My hustle meter barely registers a blip. While others have used this pandemic and its lockdowns to dive into exciting creative projects, start businesses, master Peloton, rewatch sitcom back catalogs, read libraries, and write screenplays, I spend my days trying to make it to the next at-bat.
Granted, I started this blog during the lockdown, but even committing to the 650 words it demands every two weeks feels like a stretch some days.
Hustle Culture, its incessant nagging of which we’re unfortunately all too familiar with, is all about maximizing time.
Get to work. Pivot. Go. Now. DO.
Whether you’re making it, finding it, or spending it, time is precious. Hustlers know this. God bless ‘em.
I’ll level with you, apart from Sesame Street, Zoom meetings, and trips to the same playground Every. Single. Day. The only things I’ve made more time for are hangovers. And, admittedly, I’ve become far more familiar with them than I should be.

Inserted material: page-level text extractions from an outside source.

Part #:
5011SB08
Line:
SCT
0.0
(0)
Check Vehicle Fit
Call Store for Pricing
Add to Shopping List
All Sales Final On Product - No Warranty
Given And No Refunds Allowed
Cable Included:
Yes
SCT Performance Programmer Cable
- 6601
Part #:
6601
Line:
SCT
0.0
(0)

It’s not that I’ve been drinking too much, I challenge anyone to define such a concept when you’re trying to balance the emotional toll of a global pandemic with working from home in a 1-bedroom apartment while your indefatigable toddler screams for Elmo and string cheese 103 times a day.

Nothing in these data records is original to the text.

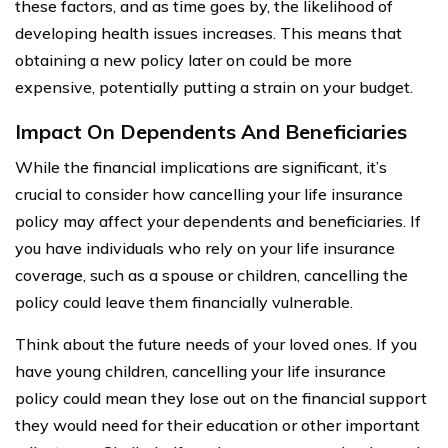
these factors, and as time goes by, the likelihood of
developing health issues increases. This means that
obtaining a new policy later on could be more
expensive, potentially putting a strain on your budget.
Impact On Dependents And Beneficiaries
While the financial implications are significant, it’s
crucial to consider how cancelling your life insurance
policy may affect your dependents and beneficiaries. If
you have individuals who rely on your life insurance
coverage, such as a spouse or children, cancelling the
policy could leave them financially vulnerable.
Think about the future needs of your loved ones. If you
have young children, cancelling your life insurance
policy could mean they lose out on the financial support
they would need for their education or other important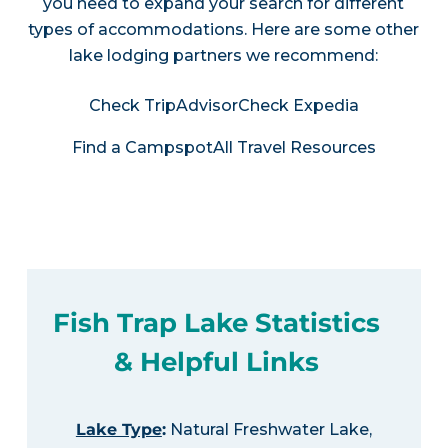
you need to expand your search for different
types of accommodations. Here are some other
lake lodging partners we recommend:
Check TripAdvisor
Check Expedia
Find a Campspot
All Travel Resources
Fish Trap Lake Statistics
& Helpful Links
Lake Type
:
Natural Freshwater Lake,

It’s more to do with drinking on nerves that aren’t so much shot as they are the victims of a gangland hit job—knee-capped, sizzled with a cattle brand, rolled up in a moldy rug, and driven out to the New Jersey Meadowlands for a soggy burial. Add whiskey to the mix and you end up with a sore head.

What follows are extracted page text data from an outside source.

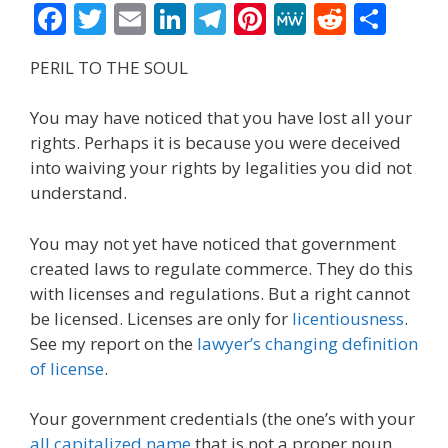
F
T
E
Li
T
Pi
M
R
S
ac
w
m
n
el
nt
e
e
h
PERIL TO THE SOUL
e
itt
ai
k
e
er
W
d
ar
b
er
l
e
gr
e
e
di
e
You may have noticed that you have lost all your
o
dI
a
st
t
rights. Perhaps it is because you were deceived
into waiving your rights by legalities you did not
o
n
m
understand.
k
You may not yet have noticed that government
created laws to regulate commerce. They do this
with licenses and regulations. But a right cannot
be licensed. Licenses are only for
licentiousness
.
See my report on the
lawyer’s changing definition
of license
.
Your government credentials (the one’s with your
all capitalized name
that is not a proper noun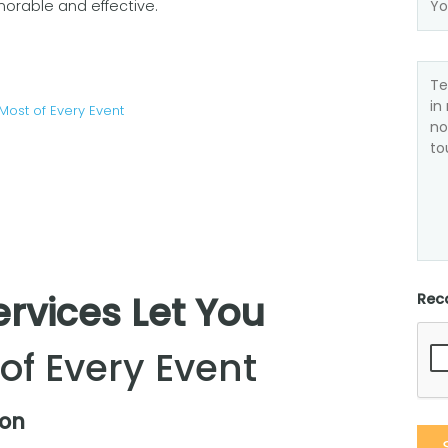
rable and effective.
Most of Every Event
ervices Let You
Rec
of Every Event
ion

But back to Hustle Culture.
Last Tuesday as I was finishing what was probably my third Manhattan—WhistlePig Rye, for those wondering—and that familiar wooziness was washing over me, I realized I could lean into Hustle Culture at that moment in the most appropriate of ways: by learning something new.
Now, I know a lot of things. Namely, that when your wife says she’s fine, she’s not, and that trying to sneak-eat a chocolate cookie without your two-year-old noticing is a valiant but futile effort.
What I’m less versed in is the origins of our universal villain, the global foe who tortures and terrorizes those who indulge in the bottle all too frequently and with too much fervor:
The hangover.
Traditional etymology suggests the term hangover dates back to 1894, and features the rather vanilla definition of “a survival, a thing left over from before.”
Talk about a let-down. Given the violence and depravity that comes with a hangover, such a definition couldn’t be more incongruent. I wanted more out of history, and so with Hustle Culture filling my veins, I worked my ass off to find it (read: opened a new Google tab). And so in a dusty, forgotten corner of the Internet, I found an alternative history lesson.
It turns out, as shaky, unverified armchair historians would lead you to believe, in the Industrial Age and for the price of a penny, people could rent space on a rope in Doss Houses—cheap lodgings usually filled with homeless people and tramps—and “hangover” it to sleep. It was the likely choice for drunks too inebriated to find their way home, and that’s how it became affiliated with drinking. What’s more, at the eye-rubbing hour of 6:00 am, a man would cut the ropes, sending the cretins crashing to the floor, before their crusty, hungover souls were unceremoniously discharged into the streets for a rude awakening.
Cranking up the hustle meter a few more notches I discovered that hair of the dog originates from an old belief that some poor bastard bitten by a rabid dog could be cured of rabies by rubbing that dog’s hair on the wound. And we thought 2020 was bad.
The Bloody Mary is named after the first-ever Queen of England to rule in her own right, who received the ugly moniker after burning over 300 religious dissenters during her 5-year reign. It pains me that a drink so delicious can be named after something so vicious.
And finally, the shot, a well-trodden, ever-reliable path to a hangover. The origins of this term are harder to pin down but some sources suggest that cowboys used to pay for booze with bullets at the local saloons in the Old West. Others point to Buckshot, suggesting it stems from families who hunted their own game and served dinner with a shot glass on the table to dispose of the buckshot picked from their meat. You can choose your own adventure on this one.
And so just like that, we’ve all learned something. Do with this information what you will. Share it at parties, over Zoom calls while you’re awkwardly waiting for everyone to join, or with your spouse who you’ve run out of things to say to. Whatever happens from here on, you can consider this time maximized.
For now, though, it’s late, I’m tired, and my hustle meter has conked out.
But at least I made it to another at-bat.